Figure 3. Effects of intrathecal gabapentin on pain thresholds, CPP, NAc dopamine release and the activity of WDR neurons in SNL rats

SNL surgeries produced (A) tactile allodynia and (B) thermal hyperalgesia in rats when tested 14 days following spinal nerve ligation. Intrathecal administration of gabapentin (200 µg) blocked SNL-induced tactile allodynia and thermal hyperalgesia (saline: n= 9; GBP: n= 10). (C) Rats with SNL demonstrated significant increase in the time spent in the i.th. gabapentin-paired chamber while sham-operated rats showed no preference (sham: n= 10; SNL: n= 12; *p < 0.05 compared with pre-conditioning time spent in chamber). (D) In SNL rats i.th. gabapentin but not i.th. saline elicited dopamine efflux in NAc shell (saline: n=7; GBP: n=8). (E) In SNL rats, spinal application of gabapentin inhibited responses of WDR neurons to noxious mechanical stimulation with von Frey filaments of increasing strength (n=5; *p < 0.05 compared to pre-drug baseline). Spinal application of gabapentin inhibited responses of WDR neurons to noxious (48°C) heat (n=5; *p < 0.05 compared to pre-drug baseline). (F) After SNL, significant inhibitory effects of spinal gabapentin were observed for Aδ-fiber, C-fiber, Input and Brush responses (n=5; *p < 0.05 compared to pre-drug baseline). Data are means ±SEMs.

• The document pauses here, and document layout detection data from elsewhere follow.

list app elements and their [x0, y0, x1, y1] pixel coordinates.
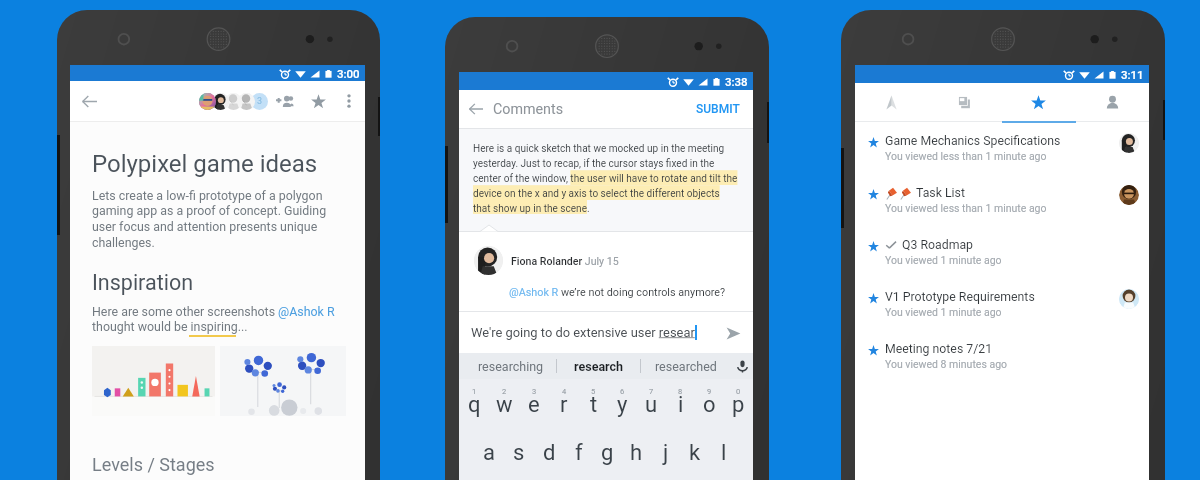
button[interactable]: Voice input: [731, 353, 753, 379]
button[interactable]: Documents: [928, 83, 1001, 121]
button[interactable]: Starred: [1001, 83, 1075, 121]
button[interactable]: 2: [489, 387, 519, 417]
staticText: h: [630, 440, 643, 466]
button[interactable]: researched: [641, 353, 731, 379]
staticText: You viewed 8 minutes ago: [885, 358, 1008, 370]
button[interactable]: s: [504, 439, 534, 467]
button[interactable]: Task List: [855, 176, 1149, 228]
button[interactable]: 8: [666, 387, 695, 417]
staticText: d: [543, 440, 556, 466]
button[interactable]: d: [534, 439, 564, 467]
button[interactable]: researching: [465, 353, 556, 379]
staticText: k: [689, 440, 701, 466]
staticText: You viewed 1 minute ago: [885, 306, 1002, 318]
button[interactable]: k: [680, 439, 709, 467]
staticText: Q3 Roadmap: [902, 238, 974, 252]
button[interactable]: Game Mechanics Specifications: [855, 124, 1149, 176]
staticText: researching: [478, 359, 544, 374]
staticText: 3:00: [337, 67, 360, 80]
button[interactable]: Send: [720, 320, 746, 346]
button[interactable]: 1: [459, 387, 489, 417]
button[interactable]: More options: [335, 87, 363, 115]
staticText: o: [703, 392, 716, 418]
staticText: SUBMIT: [696, 102, 740, 116]
button[interactable]: Back: [70, 82, 108, 120]
staticText: Inspiration: [92, 270, 194, 295]
button[interactable]: h: [622, 439, 651, 467]
staticText: j: [663, 440, 669, 466]
staticText: @Ashok R we’re not doing controls anymor…: [509, 286, 726, 299]
staticText: Polypixel game ideas: [92, 150, 318, 178]
staticText: 8: [678, 387, 683, 396]
button[interactable]: j: [651, 439, 680, 467]
button[interactable]: SUBMIT: [686, 94, 753, 124]
staticText: Game Mechanics Specifications: [885, 134, 1061, 148]
button[interactable]: Meeting notes 7/21: [855, 332, 1149, 384]
staticText: 3: [257, 96, 263, 107]
staticText: Meeting notes 7/21: [885, 342, 993, 356]
button[interactable]: l: [709, 439, 738, 467]
staticText: You viewed less than 1 minute ago: [885, 150, 1047, 162]
button[interactable]: Star: [303, 86, 333, 116]
staticText: l: [721, 440, 727, 466]
button[interactable]: Add people: [269, 86, 299, 116]
staticText: e: [528, 392, 540, 418]
staticText: 1: [472, 387, 477, 396]
staticText: We're going to do extensive user resear: [471, 325, 695, 340]
staticText: Here are some other screenshots @Ashok R…: [92, 304, 344, 334]
button[interactable]: 7: [637, 387, 666, 417]
staticText: t: [590, 392, 598, 418]
button[interactable]: f: [564, 439, 593, 467]
staticText: 4: [562, 387, 567, 396]
button[interactable]: Navigate: [855, 83, 928, 121]
staticText: You viewed less than 1 minute ago: [885, 202, 1047, 214]
staticText: a: [483, 440, 495, 466]
button[interactable]: 6: [608, 387, 637, 417]
button[interactable]: 3: [519, 387, 549, 417]
button[interactable]: 0: [724, 387, 753, 417]
staticText: r: [560, 392, 568, 418]
staticText: 5: [591, 387, 596, 396]
staticText: f: [575, 440, 583, 466]
staticText: Lets create a low-fi prototype of a poly…: [92, 188, 344, 250]
staticText: 6: [620, 387, 625, 396]
staticText: Fiona Rolander July 15: [511, 255, 619, 267]
staticText: q: [468, 392, 481, 418]
button[interactable]: V1 Prototype Requirements: [855, 280, 1149, 332]
button[interactable]: research: [557, 353, 640, 379]
button[interactable]: Q3 Roadmap: [855, 228, 1149, 280]
button[interactable]: 5: [579, 387, 608, 417]
staticText: s: [513, 440, 525, 466]
staticText: V1 Prototype Requirements: [885, 290, 1035, 304]
staticText: w: [496, 392, 513, 418]
button[interactable]: 9: [695, 387, 724, 417]
button[interactable]: a: [474, 439, 504, 467]
staticText: Here is a quick sketch that we mocked up…: [473, 143, 739, 214]
staticText: Levels / Stages: [92, 454, 215, 475]
staticText: i: [678, 392, 684, 418]
staticText: 0: [736, 387, 741, 396]
staticText: Task List: [916, 186, 965, 200]
staticText: researched: [655, 359, 717, 374]
staticText: g: [601, 440, 614, 466]
staticText: 3:38: [725, 75, 748, 88]
staticText: 9: [707, 387, 712, 396]
button[interactable]: g: [593, 439, 622, 467]
staticText: research: [574, 359, 624, 374]
button[interactable]: Screenshot 1: [92, 346, 215, 416]
staticText: 2: [502, 387, 507, 396]
staticText: 3:11: [1121, 68, 1144, 81]
staticText: 3: [532, 387, 537, 396]
staticText: 7: [649, 387, 654, 396]
staticText: Comments: [493, 101, 564, 118]
staticText: p: [732, 392, 745, 418]
button[interactable]: Collaborators: [199, 81, 269, 121]
button[interactable]: 4: [549, 387, 579, 417]
staticText: y: [617, 392, 628, 418]
button[interactable]: Screenshot 2: [220, 346, 346, 416]
staticText: u: [645, 392, 658, 418]
button[interactable]: Back: [459, 92, 493, 126]
button[interactable]: Profile: [1075, 83, 1149, 121]
staticText: You viewed 1 minute ago: [885, 254, 1002, 266]
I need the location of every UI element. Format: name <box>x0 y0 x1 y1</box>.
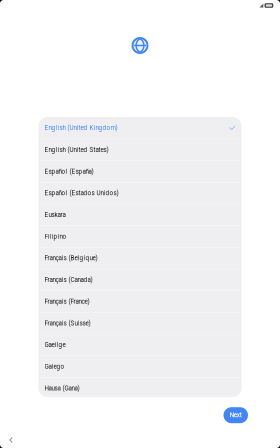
staticText: Filipino <box>44 233 66 240</box>
button[interactable]: Français (Canada) <box>38 269 242 290</box>
button[interactable]: English (United States) <box>38 139 242 160</box>
staticText: Galego <box>44 363 64 370</box>
staticText: Español (España) <box>44 168 94 175</box>
staticText: Español (Estados Unidos) <box>44 190 118 197</box>
staticText: Français (Canada) <box>44 276 92 284</box>
button[interactable]: Back <box>7 435 15 445</box>
button[interactable]: English (United Kingdom) <box>38 117 242 139</box>
button[interactable]: Galego <box>38 356 242 377</box>
button[interactable]: Filipino <box>38 225 242 247</box>
staticText: Next <box>230 412 242 419</box>
button[interactable]: Euskara <box>38 204 242 225</box>
button[interactable]: Français (Suisse) <box>38 312 242 334</box>
button[interactable]: Hausa (Gana) <box>38 377 242 399</box>
button[interactable]: Français (Belgique) <box>38 247 242 269</box>
staticText: Français (Belgique) <box>44 254 98 262</box>
button[interactable]: Español (Estados Unidos) <box>38 182 242 204</box>
button[interactable]: Français (France) <box>38 290 242 312</box>
button[interactable]: Gaeilge <box>38 334 242 356</box>
staticText: English (United States) <box>44 146 108 153</box>
button[interactable]: Español (España) <box>38 160 242 182</box>
staticText: Français (France) <box>44 298 90 305</box>
staticText: English (United Kingdom) <box>44 124 118 132</box>
staticText: Hausa (Gana) <box>44 385 80 392</box>
staticText: Euskara <box>44 211 66 218</box>
staticText: Français (Suisse) <box>44 320 90 327</box>
button[interactable]: Next <box>224 407 248 423</box>
staticText: Gaeilge <box>44 341 66 349</box>
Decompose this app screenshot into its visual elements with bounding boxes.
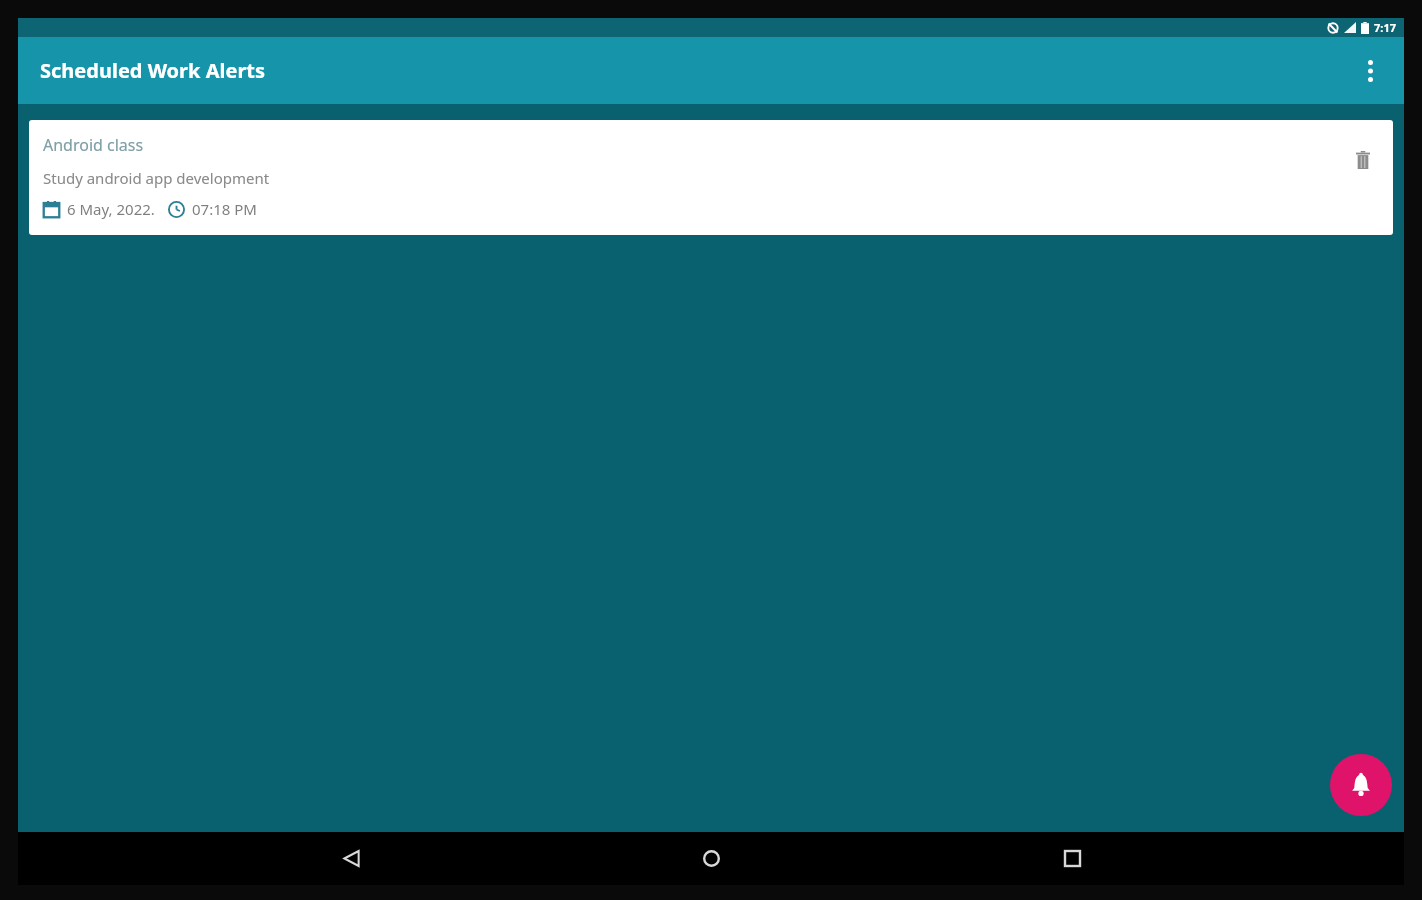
button[interactable]: Recent apps xyxy=(1044,832,1100,885)
staticText: 6 May, 2022. xyxy=(67,199,155,219)
staticText: 7:17 xyxy=(1374,20,1396,35)
button[interactable]: Android class xyxy=(29,120,1393,235)
button[interactable]: Add reminder notification xyxy=(1330,754,1392,816)
button[interactable]: Home xyxy=(683,832,739,885)
button[interactable]: More options xyxy=(1346,47,1394,95)
staticText: 07:18 PM xyxy=(192,199,257,219)
button[interactable]: Back xyxy=(323,832,379,885)
staticText: Android class xyxy=(43,134,144,156)
staticText: Scheduled Work Alerts xyxy=(40,57,266,84)
button[interactable]: Delete reminder xyxy=(1343,140,1383,180)
staticText: Study android app development xyxy=(43,168,270,188)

Figure 4. Effects of gabapentin administration into the rACC on tactile allodynia, CPP, NAc dopamine release and the activity of WDR neurons in SNL rats

(A) Bilateral administration of gabapentin into the rACC (100 µg) did not reverse SNL-induced tactile hypersensitivity (n=5 in each group). (B) In contrast, rACC gabapentin produced CPP selectively in SNL but not sham rats (n=8 in each group; *p < 0.05 compared with pre-conditioning time spent in chamber). (C) Local injection of gabapentin into the rACC also increased the levels of extracellular dopamine in the NAc only in SNL rats (saline: n=8; GBP: n=5; *p < 0.05). (D) In SNL rats, rACC administration of gabapentin had no effect on the responses of WDR neurons to noxious mechanical stimulation (n=5). (E) Gabapentin injections into the rACC had no effect on the responses of WDR neurons to heat stimulation (n=5). (F) Significant inhibitory effects of rACC gabapentin were observed for C-fiber and Post Discharge responses (n=5; *p < 0.05 compared to pre-drug baseline). Data are means ±SEMs.